Three other teens who pleaded no contest to similar charges and one who pleaded guilty are scheduled to be sentenced July 23. 

The most lenient sentence handed down Friday, 120 days in a youth camp, went to Morgan Victor Manduley, 17, who the prosecutor called the “least culpable” in the attack. 

Manduley was the lead plaintiff in a challenge to Proposition 21, the 2000 state law that allows prosecutors to try juveniles as adults for violent offenses without a judge’s approval. 

In April, the state Supreme Court upheld the voter-approved initiative. Milliken said that even though he didn’t support the measure, he was obligated to abide by it during sentencing. 

Jason Wayne Beever, 16, was ordered to serve 180 days in a youth camp. Both Beever and Manduley were given five years of probation and ordered to attend a class on racial sensitivity and perform 200 hours of community service. 

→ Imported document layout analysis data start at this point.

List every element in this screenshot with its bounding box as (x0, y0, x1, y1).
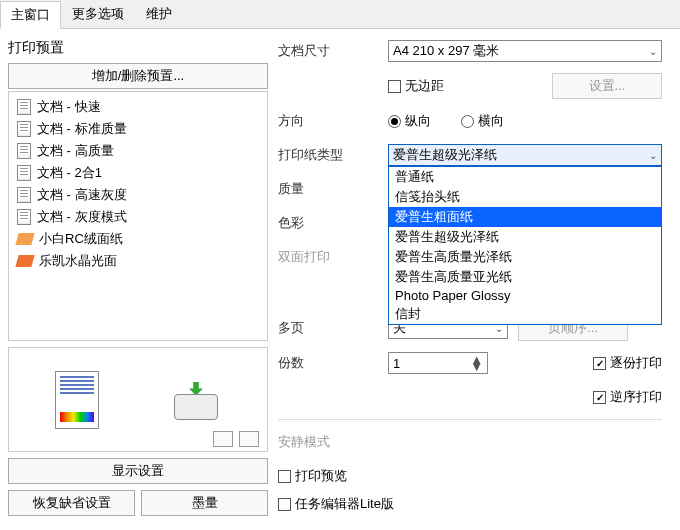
copies-label: 份数 (278, 354, 388, 372)
dropdown-option[interactable]: 信封 (389, 304, 661, 324)
show-settings-button[interactable]: 显示设置 (8, 458, 268, 484)
task-editor-checkbox[interactable]: 任务编辑器Lite版 (278, 495, 394, 513)
add-remove-preset-button[interactable]: 增加/删除预置... (8, 63, 268, 89)
reverse-label: 逆序打印 (610, 388, 662, 406)
paper-type-select[interactable]: 爱普生超级光泽纸 ⌄ 普通纸 信笺抬头纸 爱普生粗面纸 爱普生超级光泽纸 爱普生… (388, 144, 662, 166)
tab-bar: 主窗口 更多选项 维护 (0, 0, 680, 29)
checkbox-icon (593, 391, 606, 404)
document-icon (17, 165, 31, 181)
preset-label: 文档 - 2合1 (37, 164, 102, 182)
dropdown-option[interactable]: 信笺抬头纸 (389, 187, 661, 207)
radio-icon (461, 115, 474, 128)
spinner-down-icon[interactable]: ▼ (470, 363, 483, 370)
ink-button[interactable]: 墨量 (141, 490, 268, 516)
checkbox-icon (593, 357, 606, 370)
preset-list[interactable]: 文档 - 快速 文档 - 标准质量 文档 - 高质量 文档 - 2合1 文档 -… (8, 91, 268, 341)
print-preview-label: 打印预览 (295, 467, 347, 485)
landscape-label: 横向 (478, 112, 504, 130)
borderless-settings-button: 设置... (552, 73, 662, 99)
paper-type-value: 爱普生超级光泽纸 (393, 146, 497, 164)
dropdown-option[interactable]: 爱普生粗面纸 (389, 207, 661, 227)
layout-icon[interactable] (239, 431, 259, 447)
preset-label: 小白RC绒面纸 (39, 230, 123, 248)
document-icon (17, 99, 31, 115)
dropdown-option[interactable]: 爱普生高质量亚光纸 (389, 267, 661, 287)
checkbox-icon (278, 470, 291, 483)
orientation-label: 方向 (278, 112, 388, 130)
doc-size-select[interactable]: A4 210 x 297 毫米 ⌄ (388, 40, 662, 62)
preset-item[interactable]: 文档 - 灰度模式 (13, 206, 263, 228)
paper-icon (15, 233, 34, 245)
copies-value: 1 (393, 356, 400, 371)
printer-icon (171, 380, 221, 420)
preset-label: 乐凯水晶光面 (39, 252, 117, 270)
reverse-order-checkbox[interactable]: 逆序打印 (593, 388, 662, 406)
quiet-mode-label: 安静模式 (278, 433, 388, 451)
document-icon (17, 143, 31, 159)
task-editor-label: 任务编辑器Lite版 (295, 495, 394, 513)
paper-icon (15, 255, 34, 267)
preset-item[interactable]: 文档 - 标准质量 (13, 118, 263, 140)
preset-item[interactable]: 文档 - 高质量 (13, 140, 263, 162)
collate-checkbox[interactable]: 逐份打印 (593, 354, 662, 372)
borderless-checkbox[interactable]: 无边距 (388, 77, 444, 95)
doc-size-value: A4 210 x 297 毫米 (393, 42, 499, 60)
tab-main[interactable]: 主窗口 (0, 1, 61, 29)
layout-icon[interactable] (213, 431, 233, 447)
preset-item[interactable]: 文档 - 高速灰度 (13, 184, 263, 206)
tab-more-options[interactable]: 更多选项 (61, 0, 135, 28)
tab-maintenance[interactable]: 维护 (135, 0, 183, 28)
portrait-label: 纵向 (405, 112, 431, 130)
multipage-label: 多页 (278, 319, 388, 337)
dropdown-option[interactable]: 爱普生高质量光泽纸 (389, 247, 661, 267)
preset-label: 文档 - 标准质量 (37, 120, 127, 138)
borderless-label: 无边距 (405, 77, 444, 95)
preset-label: 文档 - 高速灰度 (37, 186, 127, 204)
checkbox-icon (278, 498, 291, 511)
preset-item[interactable]: 小白RC绒面纸 (13, 228, 263, 250)
doc-size-label: 文档尺寸 (278, 42, 388, 60)
preset-label: 文档 - 快速 (37, 98, 101, 116)
copies-spinner[interactable]: 1 ▲▼ (388, 352, 488, 374)
preset-item[interactable]: 乐凯水晶光面 (13, 250, 263, 272)
radio-icon (388, 115, 401, 128)
print-preview-checkbox[interactable]: 打印预览 (278, 467, 347, 485)
duplex-label: 双面打印 (278, 248, 388, 266)
preset-label: 文档 - 灰度模式 (37, 208, 127, 226)
preset-title: 打印预置 (8, 39, 268, 57)
preset-label: 文档 - 高质量 (37, 142, 114, 160)
quality-label: 质量 (278, 180, 388, 198)
paper-type-dropdown: 普通纸 信笺抬头纸 爱普生粗面纸 爱普生超级光泽纸 爱普生高质量光泽纸 爱普生高… (388, 166, 662, 325)
document-icon (17, 121, 31, 137)
orientation-landscape-radio[interactable]: 横向 (461, 112, 504, 130)
preset-item[interactable]: 文档 - 2合1 (13, 162, 263, 184)
collate-label: 逐份打印 (610, 354, 662, 372)
document-icon (17, 187, 31, 203)
chevron-down-icon: ⌄ (649, 150, 657, 161)
paper-type-label: 打印纸类型 (278, 146, 388, 164)
dropdown-option[interactable]: Photo Paper Glossy (389, 287, 661, 304)
preview-box (8, 347, 268, 452)
color-label: 色彩 (278, 214, 388, 232)
chevron-down-icon: ⌄ (649, 46, 657, 57)
restore-defaults-button[interactable]: 恢复缺省设置 (8, 490, 135, 516)
checkbox-icon (388, 80, 401, 93)
preset-item[interactable]: 文档 - 快速 (13, 96, 263, 118)
page-thumbnail-icon (55, 371, 99, 429)
dropdown-option[interactable]: 普通纸 (389, 167, 661, 187)
dropdown-option[interactable]: 爱普生超级光泽纸 (389, 227, 661, 247)
orientation-portrait-radio[interactable]: 纵向 (388, 112, 431, 130)
document-icon (17, 209, 31, 225)
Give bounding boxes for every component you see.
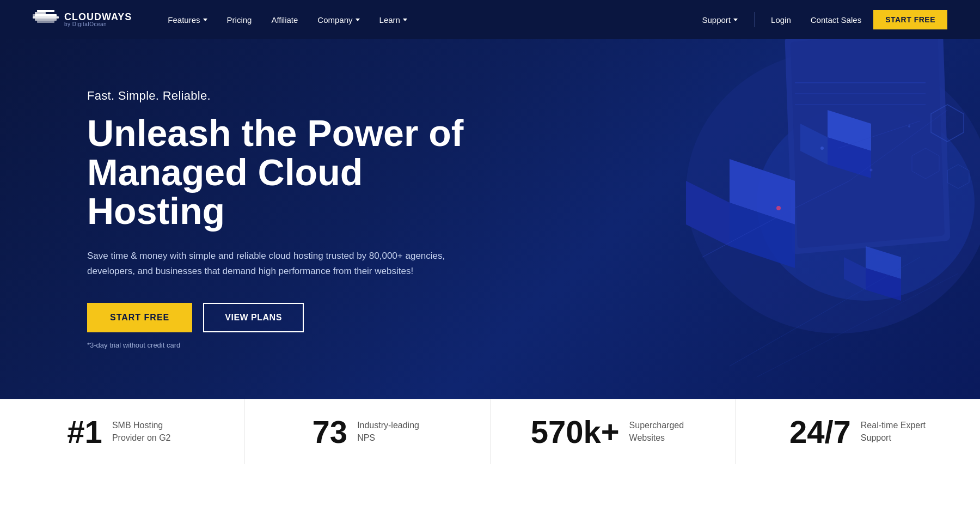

Two other defendants who prosecutors said played more serious roles in the attack — Adam Mitchell Ketsdever, 18, and Bradly Hunter Davidofsky, 17 — were ordered to serve 90 days in an adult state prison. After that time, their cases will be reevaluated and Milliken could sentence them to as much as 15 years in prison. He could also send them to county jail or release them. 

Michael Anthony Rose, 17, was scheduled to be sentenced Friday, but his case was postponed until July 23 to enable lawyers to determine whether he is eligible to be sent to the California Youth Authority because he was younger than 16 at the time of the crime. 

During much of the proceeding, Manduley and Beever could be seen crying as they say in the jury box, accompanied by their lawyers. The three other defendants showed little emotion, other than to bow their heads occasionally. 

Two of the victims, Anastacio Irigoyen, 71, and Alfredo Sanchez, 64, were in court and listened to the proceeding through an interpreter. Facing the two men, Manduley said: “I would really like to apologize to all the men involved in this incident.” 

Ketsdever, whose actions prosecutor Hector Jimenez had called “sadistic,” also apologized, saying, “I am truly sorry for what I’ve done and I hope that some day I might make it up to you and your families.” 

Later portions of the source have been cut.